Produce the same data once more, line for line.

→ PROVIDED RECORDS:

#####

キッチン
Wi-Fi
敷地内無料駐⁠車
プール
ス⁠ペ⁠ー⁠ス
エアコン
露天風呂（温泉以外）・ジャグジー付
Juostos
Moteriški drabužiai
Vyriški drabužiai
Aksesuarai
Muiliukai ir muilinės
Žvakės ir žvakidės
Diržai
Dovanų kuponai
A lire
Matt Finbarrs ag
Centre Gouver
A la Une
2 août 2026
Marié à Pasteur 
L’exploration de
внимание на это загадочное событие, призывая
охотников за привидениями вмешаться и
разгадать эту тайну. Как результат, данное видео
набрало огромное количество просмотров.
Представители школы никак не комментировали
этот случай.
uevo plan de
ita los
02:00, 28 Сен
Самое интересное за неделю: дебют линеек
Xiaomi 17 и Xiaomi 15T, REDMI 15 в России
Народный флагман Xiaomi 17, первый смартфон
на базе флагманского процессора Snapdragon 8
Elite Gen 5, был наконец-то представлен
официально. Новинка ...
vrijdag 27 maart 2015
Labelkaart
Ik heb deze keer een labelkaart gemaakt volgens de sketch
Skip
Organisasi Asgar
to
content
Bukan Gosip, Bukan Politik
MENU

#####

→ TASK OUTPUT:
キッチン
Wi-Fi
敷地内無料駐⁠車
プール
ス⁠ペ⁠ー⁠ス
エアコン
露天風呂（温泉以外）・ジャグジー付
Juostos
Moteriški drabužiai
Vyriški drabužiai
Aksesuarai
Muiliukai ir muilinės
Žvakės ir žvakidės
Diržai
Dovanų kuponai
A lire
Matt Finbarrs ag
Centre Gouver
A la Une
2 août 2026
Marié à Pasteur 
L’exploration de
внимание на это загадочное событие, призывая
охотников за привидениями вмешаться и
разгадать эту тайну. Как результат, данное видео
набрало огромное количество просмотров.
Представители школы никак не комментировали
этот случай.
uevo plan de
ita los
02:00, 28 Сен
Самое интересное за неделю: дебют линеек
Xiaomi 17 и Xiaomi 15T, REDMI 15 в России
Народный флагман Xiaomi 17, первый смартфон
на базе флагманского процессора Snapdragon 8
Elite Gen 5, был наконец-то представлен
официально. Новинка ...
vrijdag 27 maart 2015
Labelkaart
Ik heb deze keer een labelkaart gemaakt volgens de sketch
Skip
Organisasi Asgar
to
content
Bukan Gosip, Bukan Politik
MENU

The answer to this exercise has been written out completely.